When analyzing our sewage identities, we document both the individual and collective aspects of the hateful violence we face. That is why we speak of travesticides and genocides. The idea of genocide allows us to explain the systemic nature of the violences, persecutions, and damages against the T population.
As a peoplehood, a weness, we exercise our autonomy and demand from all of you a historical reparation, recognizing the social debt that the State and society owe to our people. To do so, we propose reparative measures, consisting of an individual restitution or compensation and a general component in the form of travesti-phobia prevention training and education. The T people demands compensation for every case in which travesticide is documented as a manifestation of economic, social, political, cultural, and emotional violence and harm. Compensations must be accompanied by educational training, preventing damage and suffering to recur.
We ask that each member of society, both individually and collectively, takes responsibility for their deeds and misdeeds, for their actions and omissions, concerning respect, dignity, and wellbeing in the lives of our T peoples.
We seek to participate in this process by raising awareness and creating accountability benchmarks with the goal of having the T country accessing:
Collective memories that recuperate and safeguard the life stories of fellow travesti/trans and non-binary kinspeople.
Healthcare that provides for dignified care and solidarity, where integrative approaches are routine rather than a friendly exception.
Comprehensive healthcare to prevent the death of our kinspeople due to neglect, fear, poor customer service, or mistreatment.
An affirming care approach that respects self-identification and autonomy among nonbinary individuals without imposing Western-centered stereotypes of beauty and transitioning.
Name change regulations that bear legitimacy across all databases and institutions, such as high school diploma records, university registrar’s offices, and in hospitals and clinics’ datasets.

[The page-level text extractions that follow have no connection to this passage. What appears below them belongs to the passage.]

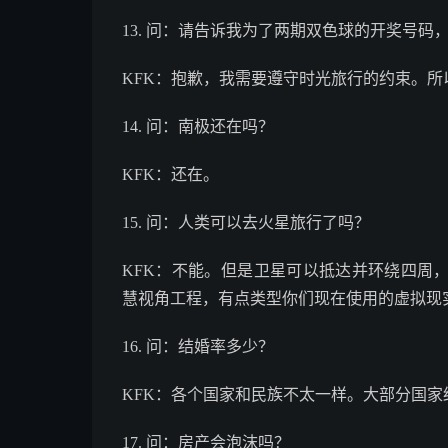
13. 问：请告诉我为了两期双色球的开奖号码
KFK：抱歉，我需要遵守时光旅行的约束。所
14. 问：南极还在吗？
KFK：还在。
15. 问：人类可以去火星旅行了吗？
KFK：不能。但是卫星可以抵达并环绕四周
慧视角工程，有点类型你们现在使用的虚拟现
16. 问：结婚率多少？
KFK：各个国家和民族不太一样。大部分国家
17. 问：房产会泡沫吗？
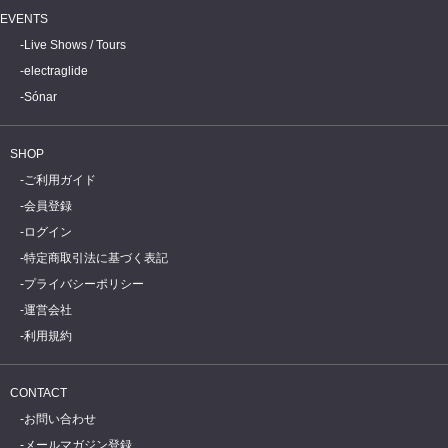
EVENTS
Live Shows / Tours
electraglide
Sónar
SHOP
ご利用ガイド
会員登録
ログイン
特定商取引法に基づく表記
プライバシーポリシー
運営会社
利用規約
CONTACT
お問い合わせ
メールマガジン登録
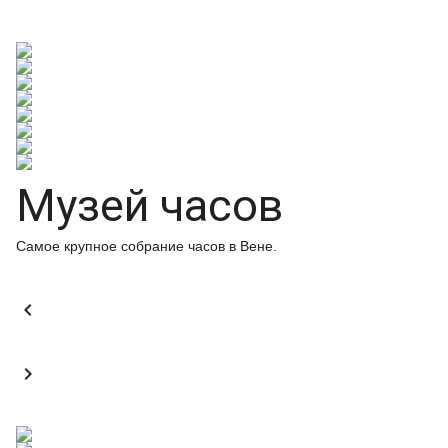
Музей часов
Самое крупное собрание часов в Вене.


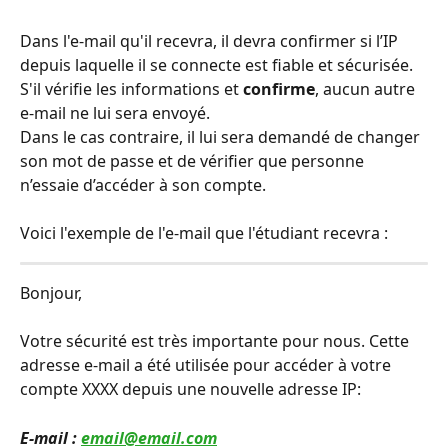
Dans l'e-mail qu'il recevra, il devra confirmer si l’IP 
depuis laquelle il se connecte est fiable et sécurisée.
S'il vérifie les informations et 
confirme
, aucun autre 
e-mail ne lui sera envoyé.
Dans le cas contraire, il lui sera demandé de changer 
son mot de passe et de vérifier que personne 
n’essaie d’accéder à son compte.
Voici l'exemple de l'e-mail que l'étudiant recevra :
Bonjour,
Votre sécurité est très importante pour nous. Cette 
adresse e-mail a été utilisée pour accéder à votre 
compte XXXX depuis une nouvelle adresse IP:
E-mail : 
email@email.com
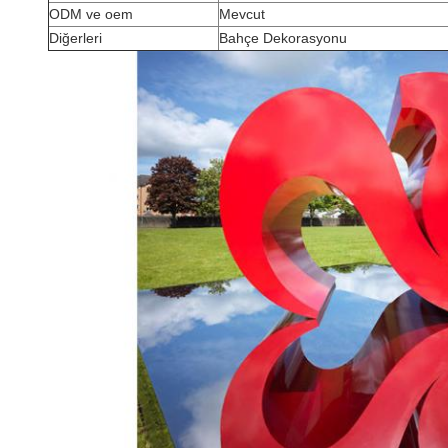
ODM ve oem
Mevcut
Diğerleri
Bahçe Dekorasyonu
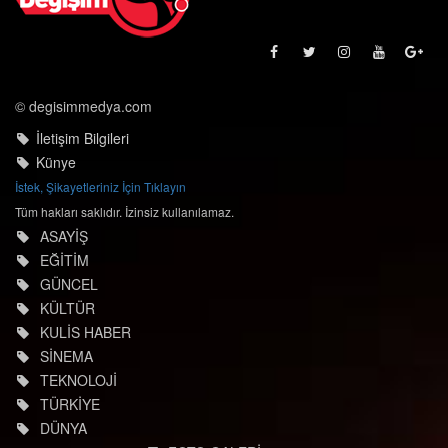
© degisimmedya.com
İletişim Bilgileri
Künye
İstek, Şikayetleriniz İçin Tıklayın
Tüm hakları saklıdır. İzinsiz kullanılamaz.
ASAYİŞ
EĞİTİM
GÜNCEL
KÜLTÜR
KULİS HABER
SİNEMA
TEKNOLOJİ
TÜRKİYE
DÜNYA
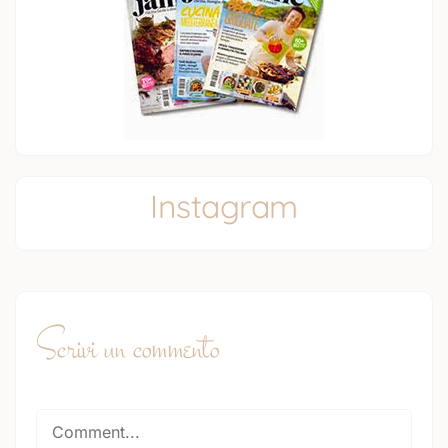
Instagram
Scrivi un commento
Comment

Name change policies established at the federal and state levels, securing self-identifying rights for migrants who should be welcomed and respected.
Labor quota legislation establishing hiring criteria that follow the community’s advice, which will add transparency to human relations in the workplace both in public and private sectors.
Labor quota legislation safeguarding retention.
Housing policies centering various kinship models, emphasizing multiple arrangements about mothering, fathering, gestation, and community regeneration.
Community building policies providing a caring horizon for futurities and youth, where everyone has access to the resources necessary to organically come to their own voices and political representation.
Education politics centered on the voices, wisdom, and ancestral knowledge of our T community, sustaining the growth of an ancestral community whose members reach full lives without distortion or thingification.
Plural, expansive, and heterogeneous communities whose awareness will lead us to question our own rigidity and ignorance.
Diverging perspectives about the condition and situation of sex work, allowing for tension among these perspectives to nourish each other. First, we need to remove the police from spaces where T people practice sex work. Second, we aim to model attentive and respectful listening, considering both the similarities and divergences between abolitionism, prohibitionism, and regulation. Third, we ask that we do not romanticize sex work, that we pay attention to the serious issues of human trafficking and child abuse, and that we understand that sex work takes place across multiple contexts and, often, is linked to self-affirmation, financial autonomy, and pleasure.
Finally, we ask that at this gathering we each ask ourselves if and to what extent do we owe reparations to travesti/trans populations.